Questa epistemologia rovesciata opera attraverso quella che le autorità chiamano «l’esperienza di Fengqiao», ovvero un sistema di sorveglianza che incentiva i cittadini a controllarsi a vicenda, creando un ecosistema in cui la verità fatica a sopravvivere. Unito a un sistema educativo basato sugli esami – che premia la memorizzazione delle risposte approvate invece che il pensiero critico – crea una popolazione isolata da prospettive alternative. Quando Victor Gao, vicepresidente del Center for China and Globalization di Pechino, dichiara che le riforme costituzionali a scopo difensivo del Giappone rappresentano un ritorno al «militarismo», egli non formula un argomento suscettibile di smentita fattuale.
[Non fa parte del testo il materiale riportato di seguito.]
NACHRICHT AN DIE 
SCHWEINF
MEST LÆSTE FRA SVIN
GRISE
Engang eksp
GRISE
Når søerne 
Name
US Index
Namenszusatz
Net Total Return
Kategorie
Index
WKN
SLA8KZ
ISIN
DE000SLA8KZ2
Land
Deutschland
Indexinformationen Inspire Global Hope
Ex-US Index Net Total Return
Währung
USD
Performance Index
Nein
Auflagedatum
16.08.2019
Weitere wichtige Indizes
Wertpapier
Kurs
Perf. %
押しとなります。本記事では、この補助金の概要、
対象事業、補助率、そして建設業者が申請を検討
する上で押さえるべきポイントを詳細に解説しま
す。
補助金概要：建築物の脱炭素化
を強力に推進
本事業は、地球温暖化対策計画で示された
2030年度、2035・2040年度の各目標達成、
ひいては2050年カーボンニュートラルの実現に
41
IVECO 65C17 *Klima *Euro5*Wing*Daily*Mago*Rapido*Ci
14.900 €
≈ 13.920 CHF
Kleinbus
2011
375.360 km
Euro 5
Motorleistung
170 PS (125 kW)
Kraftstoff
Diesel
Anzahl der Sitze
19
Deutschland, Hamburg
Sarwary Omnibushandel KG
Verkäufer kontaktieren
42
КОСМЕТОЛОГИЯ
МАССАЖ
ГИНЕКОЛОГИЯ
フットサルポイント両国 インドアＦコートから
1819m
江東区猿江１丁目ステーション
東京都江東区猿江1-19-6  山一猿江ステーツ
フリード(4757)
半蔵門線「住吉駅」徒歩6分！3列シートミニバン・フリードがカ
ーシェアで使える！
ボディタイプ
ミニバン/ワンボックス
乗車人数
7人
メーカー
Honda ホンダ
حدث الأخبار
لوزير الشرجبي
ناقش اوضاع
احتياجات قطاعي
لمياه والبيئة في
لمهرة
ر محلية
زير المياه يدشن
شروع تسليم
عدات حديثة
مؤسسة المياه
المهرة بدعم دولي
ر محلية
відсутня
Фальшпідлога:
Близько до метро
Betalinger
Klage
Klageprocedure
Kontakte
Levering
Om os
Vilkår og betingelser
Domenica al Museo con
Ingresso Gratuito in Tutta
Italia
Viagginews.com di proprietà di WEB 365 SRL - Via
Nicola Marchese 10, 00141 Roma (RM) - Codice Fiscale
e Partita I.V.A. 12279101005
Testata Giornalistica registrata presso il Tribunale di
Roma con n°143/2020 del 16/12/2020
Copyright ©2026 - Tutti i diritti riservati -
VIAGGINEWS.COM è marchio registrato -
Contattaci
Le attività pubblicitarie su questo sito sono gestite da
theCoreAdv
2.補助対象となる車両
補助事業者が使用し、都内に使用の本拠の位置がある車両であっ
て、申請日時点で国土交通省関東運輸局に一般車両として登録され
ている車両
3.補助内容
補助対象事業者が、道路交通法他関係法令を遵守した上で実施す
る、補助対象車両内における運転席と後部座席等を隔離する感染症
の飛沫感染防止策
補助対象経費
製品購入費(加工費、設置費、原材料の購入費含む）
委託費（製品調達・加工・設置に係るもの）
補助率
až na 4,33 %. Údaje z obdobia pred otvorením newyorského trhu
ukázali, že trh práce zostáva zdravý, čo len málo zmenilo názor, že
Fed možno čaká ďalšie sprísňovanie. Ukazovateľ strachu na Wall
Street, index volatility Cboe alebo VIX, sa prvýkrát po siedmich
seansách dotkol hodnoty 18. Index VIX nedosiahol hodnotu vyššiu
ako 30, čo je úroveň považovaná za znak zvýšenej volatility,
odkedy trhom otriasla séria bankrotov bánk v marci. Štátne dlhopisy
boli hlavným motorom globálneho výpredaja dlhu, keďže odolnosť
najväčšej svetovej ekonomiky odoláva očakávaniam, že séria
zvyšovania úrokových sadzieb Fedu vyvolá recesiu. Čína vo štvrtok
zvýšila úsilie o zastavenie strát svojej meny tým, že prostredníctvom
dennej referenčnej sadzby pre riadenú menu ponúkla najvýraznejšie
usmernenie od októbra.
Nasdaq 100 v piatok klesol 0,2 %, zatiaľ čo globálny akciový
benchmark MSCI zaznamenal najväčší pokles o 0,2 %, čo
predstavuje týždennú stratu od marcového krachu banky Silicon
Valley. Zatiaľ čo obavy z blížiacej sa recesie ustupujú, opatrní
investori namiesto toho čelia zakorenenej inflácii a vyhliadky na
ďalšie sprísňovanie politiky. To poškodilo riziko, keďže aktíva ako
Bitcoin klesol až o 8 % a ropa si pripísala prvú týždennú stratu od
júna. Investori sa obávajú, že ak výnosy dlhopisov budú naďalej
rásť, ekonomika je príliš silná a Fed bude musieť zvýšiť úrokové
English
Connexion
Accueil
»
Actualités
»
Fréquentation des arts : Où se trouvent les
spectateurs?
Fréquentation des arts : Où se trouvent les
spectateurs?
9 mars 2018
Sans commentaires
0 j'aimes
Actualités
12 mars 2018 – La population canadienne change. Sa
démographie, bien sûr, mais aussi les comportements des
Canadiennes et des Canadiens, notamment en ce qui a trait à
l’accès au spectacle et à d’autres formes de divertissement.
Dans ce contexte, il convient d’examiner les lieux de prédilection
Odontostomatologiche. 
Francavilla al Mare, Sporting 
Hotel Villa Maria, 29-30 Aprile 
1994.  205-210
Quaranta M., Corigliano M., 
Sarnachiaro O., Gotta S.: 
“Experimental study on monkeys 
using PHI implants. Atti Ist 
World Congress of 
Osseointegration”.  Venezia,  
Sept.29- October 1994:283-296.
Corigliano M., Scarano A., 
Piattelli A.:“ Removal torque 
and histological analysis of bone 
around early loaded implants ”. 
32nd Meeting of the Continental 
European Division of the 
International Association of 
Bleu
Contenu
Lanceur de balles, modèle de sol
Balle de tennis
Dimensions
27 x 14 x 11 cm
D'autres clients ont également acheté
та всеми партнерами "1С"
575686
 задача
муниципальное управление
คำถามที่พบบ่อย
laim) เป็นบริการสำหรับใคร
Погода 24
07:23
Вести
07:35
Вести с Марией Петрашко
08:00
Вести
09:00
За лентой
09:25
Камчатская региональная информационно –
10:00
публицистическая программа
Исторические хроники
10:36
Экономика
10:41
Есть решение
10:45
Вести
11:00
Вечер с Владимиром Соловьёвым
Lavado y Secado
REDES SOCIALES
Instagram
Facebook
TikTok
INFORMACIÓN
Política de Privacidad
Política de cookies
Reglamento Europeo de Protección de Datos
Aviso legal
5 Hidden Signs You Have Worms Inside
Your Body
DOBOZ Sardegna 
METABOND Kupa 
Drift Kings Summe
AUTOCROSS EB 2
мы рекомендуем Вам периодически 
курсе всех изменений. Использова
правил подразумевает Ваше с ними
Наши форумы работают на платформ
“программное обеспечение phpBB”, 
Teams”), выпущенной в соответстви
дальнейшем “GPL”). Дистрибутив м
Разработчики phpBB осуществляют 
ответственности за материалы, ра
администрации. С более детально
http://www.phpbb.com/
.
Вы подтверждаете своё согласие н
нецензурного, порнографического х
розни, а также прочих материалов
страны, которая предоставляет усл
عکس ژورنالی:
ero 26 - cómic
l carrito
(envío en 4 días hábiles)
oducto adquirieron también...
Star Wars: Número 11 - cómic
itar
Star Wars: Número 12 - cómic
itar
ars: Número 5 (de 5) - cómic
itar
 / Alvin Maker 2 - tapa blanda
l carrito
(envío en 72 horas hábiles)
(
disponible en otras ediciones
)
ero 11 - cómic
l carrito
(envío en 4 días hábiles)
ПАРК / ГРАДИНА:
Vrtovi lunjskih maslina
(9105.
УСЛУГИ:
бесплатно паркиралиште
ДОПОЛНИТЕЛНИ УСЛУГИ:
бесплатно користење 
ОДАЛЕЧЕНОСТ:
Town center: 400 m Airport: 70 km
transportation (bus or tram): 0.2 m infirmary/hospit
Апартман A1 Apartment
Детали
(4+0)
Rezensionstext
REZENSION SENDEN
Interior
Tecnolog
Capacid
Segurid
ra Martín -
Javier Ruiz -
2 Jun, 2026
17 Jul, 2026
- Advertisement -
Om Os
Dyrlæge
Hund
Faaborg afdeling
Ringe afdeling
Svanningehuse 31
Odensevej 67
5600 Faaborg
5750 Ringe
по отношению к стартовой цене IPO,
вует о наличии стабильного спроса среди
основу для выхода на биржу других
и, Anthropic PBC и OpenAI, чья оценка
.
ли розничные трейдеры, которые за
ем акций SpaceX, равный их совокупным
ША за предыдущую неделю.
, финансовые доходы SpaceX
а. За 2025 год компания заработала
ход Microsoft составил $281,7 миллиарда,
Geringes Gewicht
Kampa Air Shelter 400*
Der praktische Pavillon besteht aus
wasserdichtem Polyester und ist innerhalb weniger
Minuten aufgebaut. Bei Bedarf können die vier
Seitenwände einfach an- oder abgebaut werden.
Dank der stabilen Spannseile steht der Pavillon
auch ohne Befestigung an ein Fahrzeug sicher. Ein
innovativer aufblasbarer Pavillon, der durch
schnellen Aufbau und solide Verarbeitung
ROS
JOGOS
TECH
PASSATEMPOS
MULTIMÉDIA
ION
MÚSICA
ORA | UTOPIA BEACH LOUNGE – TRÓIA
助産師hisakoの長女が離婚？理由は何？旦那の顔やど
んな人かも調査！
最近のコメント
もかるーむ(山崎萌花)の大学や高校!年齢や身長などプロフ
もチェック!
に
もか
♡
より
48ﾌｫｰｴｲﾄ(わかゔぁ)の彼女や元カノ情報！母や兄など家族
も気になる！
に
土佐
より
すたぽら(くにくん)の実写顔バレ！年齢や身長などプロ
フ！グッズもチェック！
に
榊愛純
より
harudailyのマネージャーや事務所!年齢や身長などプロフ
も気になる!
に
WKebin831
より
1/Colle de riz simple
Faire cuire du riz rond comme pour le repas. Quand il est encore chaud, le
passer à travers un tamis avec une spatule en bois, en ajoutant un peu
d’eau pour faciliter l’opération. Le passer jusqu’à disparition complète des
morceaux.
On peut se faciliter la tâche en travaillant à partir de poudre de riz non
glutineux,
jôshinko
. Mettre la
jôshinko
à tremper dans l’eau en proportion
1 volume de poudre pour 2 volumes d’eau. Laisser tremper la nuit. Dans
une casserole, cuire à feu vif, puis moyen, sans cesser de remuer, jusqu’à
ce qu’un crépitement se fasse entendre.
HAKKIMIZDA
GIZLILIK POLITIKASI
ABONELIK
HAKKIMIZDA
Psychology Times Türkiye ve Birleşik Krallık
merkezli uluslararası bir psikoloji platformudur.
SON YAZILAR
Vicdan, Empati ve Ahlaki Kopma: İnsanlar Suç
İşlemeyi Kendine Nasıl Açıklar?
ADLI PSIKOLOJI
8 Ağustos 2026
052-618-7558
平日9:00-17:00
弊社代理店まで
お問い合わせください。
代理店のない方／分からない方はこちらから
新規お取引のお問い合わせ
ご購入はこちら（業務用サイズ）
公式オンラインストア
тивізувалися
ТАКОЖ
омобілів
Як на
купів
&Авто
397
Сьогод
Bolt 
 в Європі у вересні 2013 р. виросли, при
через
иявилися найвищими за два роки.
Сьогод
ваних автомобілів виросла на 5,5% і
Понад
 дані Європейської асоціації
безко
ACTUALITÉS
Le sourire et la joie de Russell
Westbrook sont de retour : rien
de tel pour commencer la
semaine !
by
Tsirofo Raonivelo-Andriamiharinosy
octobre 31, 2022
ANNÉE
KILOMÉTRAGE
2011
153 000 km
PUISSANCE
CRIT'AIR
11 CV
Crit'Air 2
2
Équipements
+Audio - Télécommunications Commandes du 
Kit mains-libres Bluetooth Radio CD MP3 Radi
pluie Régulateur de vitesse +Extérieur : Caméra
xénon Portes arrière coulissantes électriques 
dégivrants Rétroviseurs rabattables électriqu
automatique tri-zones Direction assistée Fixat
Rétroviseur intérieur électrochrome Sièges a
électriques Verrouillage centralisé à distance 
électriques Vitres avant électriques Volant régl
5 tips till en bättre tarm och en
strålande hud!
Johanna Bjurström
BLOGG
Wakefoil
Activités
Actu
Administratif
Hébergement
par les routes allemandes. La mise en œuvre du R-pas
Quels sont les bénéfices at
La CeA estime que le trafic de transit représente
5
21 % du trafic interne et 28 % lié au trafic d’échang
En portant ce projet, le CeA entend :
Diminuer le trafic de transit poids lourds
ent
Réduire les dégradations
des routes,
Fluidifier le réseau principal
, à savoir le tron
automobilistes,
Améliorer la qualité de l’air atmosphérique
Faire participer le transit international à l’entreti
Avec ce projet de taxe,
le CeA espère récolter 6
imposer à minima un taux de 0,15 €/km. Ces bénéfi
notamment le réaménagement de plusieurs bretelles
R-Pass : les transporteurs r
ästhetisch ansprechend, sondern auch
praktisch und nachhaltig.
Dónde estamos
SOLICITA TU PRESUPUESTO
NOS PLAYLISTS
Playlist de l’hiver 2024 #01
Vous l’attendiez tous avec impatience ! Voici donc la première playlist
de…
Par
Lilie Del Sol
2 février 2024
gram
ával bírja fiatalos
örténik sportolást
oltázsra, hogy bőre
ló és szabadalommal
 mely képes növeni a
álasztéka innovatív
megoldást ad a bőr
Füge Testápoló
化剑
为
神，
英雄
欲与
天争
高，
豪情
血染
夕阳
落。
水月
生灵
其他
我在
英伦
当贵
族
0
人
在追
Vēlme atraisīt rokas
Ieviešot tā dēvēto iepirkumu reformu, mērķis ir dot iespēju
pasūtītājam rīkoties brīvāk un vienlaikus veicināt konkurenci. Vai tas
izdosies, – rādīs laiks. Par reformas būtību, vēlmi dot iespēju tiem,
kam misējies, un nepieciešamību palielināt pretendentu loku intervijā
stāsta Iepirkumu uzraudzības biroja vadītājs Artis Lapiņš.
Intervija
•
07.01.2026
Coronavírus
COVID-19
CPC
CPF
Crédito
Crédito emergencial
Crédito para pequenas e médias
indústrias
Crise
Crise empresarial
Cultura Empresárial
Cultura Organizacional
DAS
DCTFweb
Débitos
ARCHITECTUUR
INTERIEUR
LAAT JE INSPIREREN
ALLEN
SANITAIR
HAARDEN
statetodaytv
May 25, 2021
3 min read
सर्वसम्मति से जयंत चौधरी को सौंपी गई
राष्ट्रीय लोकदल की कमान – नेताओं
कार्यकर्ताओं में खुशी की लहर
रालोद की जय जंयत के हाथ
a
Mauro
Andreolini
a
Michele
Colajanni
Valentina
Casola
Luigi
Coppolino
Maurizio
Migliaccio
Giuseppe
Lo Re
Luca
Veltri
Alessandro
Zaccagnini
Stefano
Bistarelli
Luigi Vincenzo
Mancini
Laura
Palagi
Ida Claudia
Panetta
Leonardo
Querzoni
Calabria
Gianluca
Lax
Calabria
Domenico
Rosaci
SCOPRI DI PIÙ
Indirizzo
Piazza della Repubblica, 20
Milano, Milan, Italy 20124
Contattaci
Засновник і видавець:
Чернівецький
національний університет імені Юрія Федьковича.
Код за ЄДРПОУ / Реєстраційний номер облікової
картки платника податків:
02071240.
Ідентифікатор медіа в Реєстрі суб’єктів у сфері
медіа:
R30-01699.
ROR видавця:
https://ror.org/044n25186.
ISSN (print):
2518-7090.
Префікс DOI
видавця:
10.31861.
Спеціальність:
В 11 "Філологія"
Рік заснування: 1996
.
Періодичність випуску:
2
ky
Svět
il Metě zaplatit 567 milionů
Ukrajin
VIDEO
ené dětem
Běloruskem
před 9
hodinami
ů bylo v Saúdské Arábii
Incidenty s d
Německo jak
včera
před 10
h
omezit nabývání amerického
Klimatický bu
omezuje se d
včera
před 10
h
Piuttosto, crea ciò che Christopher Priest definirebbe un «mondo invertito», in cui l’aggressore si presenta come vittima, la coercizione si traveste da necessità difensiva e i fatti diventano negoziabili a seconda dell’utilità politica.
3. La dichiarazione del 7 novembre del primo ministro Takaichi, secondo cui un’azione militare cinese contro Taiwan potrebbe configurare per il Giappone una «situazione di crisi esistenziale», ha scatenato la prevedibile furia di Pechino. Eppure, questa chiarezza segna una cesura rispetto alla tradizionale ambiguità della comunicazione strategica giapponese. Affermando senza giri di parole che il 90% delle importazioni energetiche del paese passa attraverso lo Stretto di Taiwan, Takaichi ha espresso una fredda verità, non una provocazione. La questione taiwanese è particolarmente spinosa per Pechino. Un sondaggio dell’Election Study Center della National Chengchi University mostra che, nel giugno 2025, oltre il 60% della popolazione dell’isola si identificava come «taiwanese» e solo meno del 3% come «cinese». Anche l’identità ibrida – «taiwanese e cinese» – è scesa attorno al 30%. Per Xi Jinping, questi numeri rappresentano un fallimento. L’assorbimento pacifico di Taiwan diventa ogni anno più irrealistico.
Takaichi ha ereditato e ampliato la visione Foip di Abe Shinzō rafforzando le partnership di sicurezza con i paesi dell’Asean, con l’India, la Corea del Sud, l’Australia e il Canada. Il 27 dicembre 2024 il governo ha incrementato del 9,4% le spese per la Difesa 18, stanziando 8,7 trilioni di yen (55,1 miliardi di dollari) per il 2025. Si tratta del terzo anno del Programma di rafforzamento della Difesa, che prevede 273 miliardi di dollari di investimenti militari entro il 2027. Nel 2024 la spesa ha raggiunto l’1,6% del pil, con l’obiettivo di arrivare al 2% entro il 2027.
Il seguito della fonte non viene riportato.